▸ Directions for this task: Your reply should restate the lines from the top of the entries through the line containing "rumo à Festa" word for word, with no pictures.
Data shown: Begin
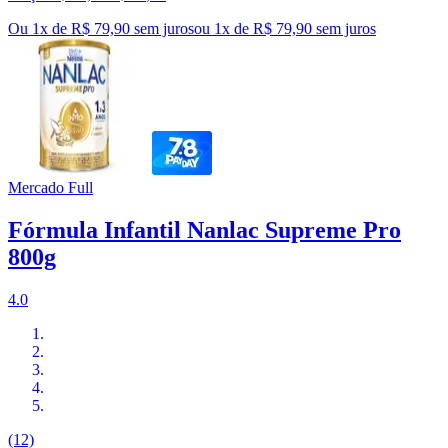
Ou 1x de R$ 79,90 sem juros
ou
1
x de
R$ 79,90
sem juros
Mercado Full
Fórmula Infantil Nanlac Supreme Pro
800g
4.0
(12)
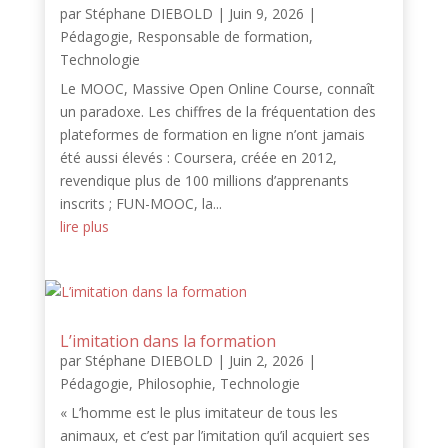
par
Stéphane DIEBOLD
|
Juin 9, 2026
|
Pédagogie
,
Responsable de formation
,
Technologie
Le MOOC, Massive Open Online Course, connaît
un paradoxe. Les chiffres de la fréquentation des
plateformes de formation en ligne n’ont jamais
été aussi élevés : Coursera, créée en 2012,
revendique plus de 100 millions d’apprenants
inscrits ; FUN-MOOC, la...
lire plus
L’imitation dans la formation
par
Stéphane DIEBOLD
|
Juin 2, 2026
|
Pédagogie
,
Philosophie
,
Technologie
« L’homme est le plus imitateur de tous les
animaux, et c’est par l’imitation qu’il acquiert ses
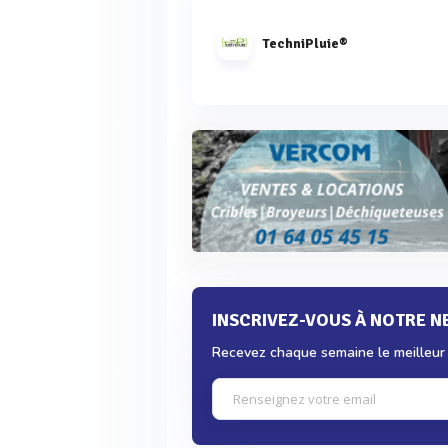
TechniPluie®
INSCRIVEZ-VOUS À NOTRE 
Recevez chaque semaine le meilleur d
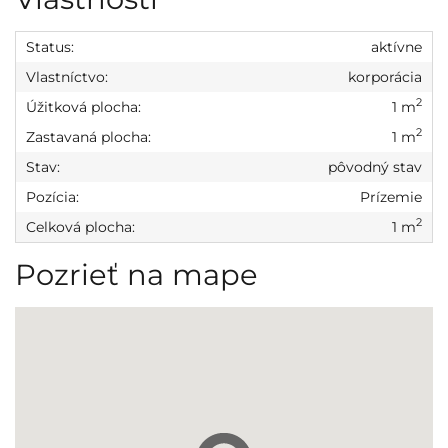
Status:
aktívne
Vlastníctvo:
korporácia
2
Úžitková plocha:
1 m
2
Zastavaná plocha:
1 m
Stav:
pôvodný stav
Pozícia:
Prízemie
2
Celková plocha:
1 m
Pozrieť na mape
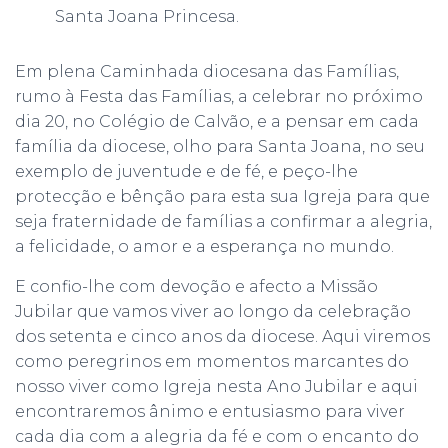
Santa Joana Princesa.
Em plena Caminhada diocesana das Famílias,
rumo à Festa das Famílias, a celebrar no próximo
dia 20, no Colégio de Calvão, e a pensar em cada
família da diocese, olho para Santa Joana, no seu
exemplo de juventude e de fé, e peço-lhe
protecção e bênção para esta sua Igreja para que
seja fraternidade de famílias a confirmar a alegria,
a felicidade, o amor e a esperança no mundo.
E confio-lhe com devoção e afecto a Missão
Jubilar que vamos viver ao longo da celebração
dos setenta e cinco anos da diocese. Aqui viremos
como peregrinos em momentos marcantes do
nosso viver como Igreja nesta Ano Jubilar e aqui
encontraremos ânimo e entusiasmo para viver
cada dia com a alegria da fé e com o encanto do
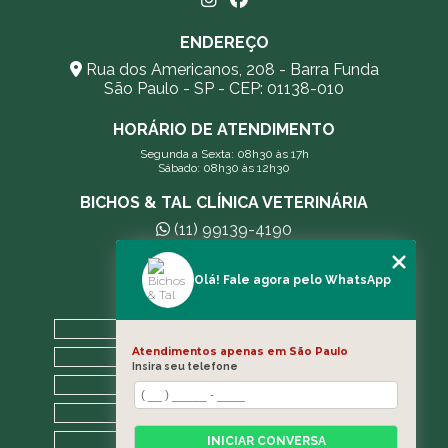
ENDEREÇO
Rua dos Americanos, 208 - Barra Funda
São Paulo - SP - CEP: 01138-010
HORÁRIO DE ATENDIMENTO
Segunda a Sexta: 08h30 às 17h
Sábado: 08h30 às 12h30
BICHOS & TAL CLÍNICA VETERINÁRIA
(11) 99139-4190
andreleecitti5@gmail.com
Olá! Fale agora pelo WhatsApp
MENU
HOME
Atendimentos apenas em São Paulo
A CLÍNICA
Insira seu telefone
BLOG
CONTATO
CATEGORIAS
INICIAR CONVERSA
Data shown: End
▸ Solution:
Ou 1x de R$ 79,90 sem juros
ou
1
x de
R$ 79,90
sem juros
Mercado Full
Fórmula Infantil Nanlac Supreme Pro
800g
4.0
(12)
par
Stéphane DIEBOLD
|
Juin 9, 2026
|
Pédagogie
,
Responsable de formation
,
Technologie
Le MOOC, Massive Open Online Course, connaît
un paradoxe. Les chiffres de la fréquentation des
plateformes de formation en ligne n’ont jamais
été aussi élevés : Coursera, créée en 2012,
revendique plus de 100 millions d’apprenants
inscrits ; FUN-MOOC, la...
lire plus
L’imitation dans la formation
par
Stéphane DIEBOLD
|
Juin 2, 2026
|
Pédagogie
,
Philosophie
,
Technologie
« L’homme est le plus imitateur de tous les
animaux, et c’est par l’imitation qu’il acquiert ses
TechniPluie®
INSCRIVEZ-VOUS À NOTRE 
Recevez chaque semaine le meilleur d
Status:
aktívne
Vlastníctvo:
korporácia
2
Úžitková plocha:
1 m
2
Zastavaná plocha:
1 m
Stav:
pôvodný stav
Pozícia:
Prízemie
2
Celková plocha:
1 m
Pozrieť na mape
Santa Joana Princesa.
Em plena Caminhada diocesana das Famílias,
rumo à Festa das Famílias, a celebrar no próximo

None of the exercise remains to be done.